Как сейчас помню: в тот прискорбный день выглянуло ненадолго солнышко, и, хоть грело оно по-голландски, я наслаждался теплом, пристроясь на лавке у дверей и читая с большой для себя пользой и удовольствием книгу, которую дал мне капитан Алатристе, чтобы я в походе не позабыл грамоту. Этот ветхий, покоробившийся от сырости том – первое издание первой части «Хитроумного идальго Дон Кихота Ламанчского», увидевшее свет в типографии Хуана де ла Куэсты в пятом году нового века, то есть всего за шесть лет до того, как подобное же отрадное событие случилось со мной, – чудесное творение славного дона Мигеля де Сервантеса, который и дарованием своим, и злосчастьями был истый испанец: родись он англичанином или французом, иначе сложилась бы его судьба, и слава нашла бы его при жизни, а не за гробом, однако принадлежал этот однорукий гений к окаянной нации, умеющей воздавать лучшим своим сынам лишь посмертные почести – и это еще в лучшем случае. Итак, я упивался приключениями и возвышенным безумием последнего из странствующих рыцарей, и душу мне грело сокровенное знание, коим поделился со мной Диего Алатристе: в тот день, каких немного выпадает в череде столетий, – когда испанские галеры сцепились в проливе Лепанто с громадным турецким флотом, – среди тех, кто сражался с оружием в руках за Испанию, Бога и короля, был и дон Мигель, простой и верный присяге солдат – такой, как Диего Алатристе и мой отец; такой, каким твердо намерен был стать я сам.

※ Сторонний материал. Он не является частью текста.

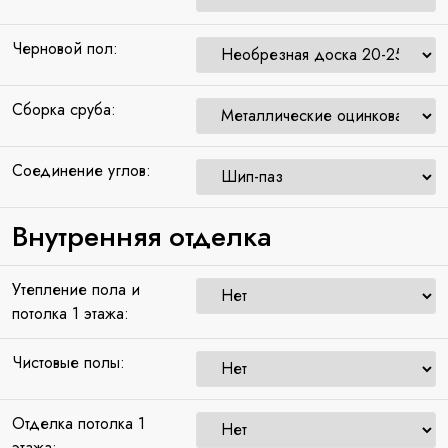
Черновой пол:
Сборка сруба:
Соединение углов:
Внутренняя отделка
Утепление пола и
потолка 1 этажа:
Чистовые полы:
Отделка потолка 1
этажа:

А покуда я грелся на солнце и читал «Дон Кихота», время от времени останавливаясь, чтобы прочувствовать и уразуметь мудрые мысли, коими изобилует бессмертный роман. Вы, господа, наверно, помните, что и у меня была собственная Дульсинея, однако любовные мои горести проистекали не от того, что избранница моя мною пренебрегла, а от того, что оказалась коварна: повествуя о прошлых моих приключениях, я уже упоминал об этом. И хотя, попав в сей сладостный капкан, чудом не потерял я честь и самую жизнь, – воспоминание о некоем проклятом талисмане жгло меня огнем, – не сумел я позабыть ни золотистые локоны, ни синие, как мадридские небеса, глаза, ни улыбку, схожую, надо думать, с той, что играла на устах у сатаны, когда при Евином посредстве угощал он Адама пресловутым яблочком. Предмету моей страсти было, вероятно, теперь лет тринадцать-четырнадцать, и, воображая Анхелику при дворе, в окружении пажей и юных расфранченных кавалеров, впервые ощутил я, как вонзается мне в душу черная шпора ревности. Ничто на свете – ни все сильнее бурлящая в жилах младая кровь, ни каждодневные опасности, ни следовавшие за войском маркитантки, ни местные красотки, которым, поверьте, испанцы не были столь ненавистны и противны, как их мужьям, братьям и отцам, – не могло вытравить из моей памяти образ Анхелики де Алькесар.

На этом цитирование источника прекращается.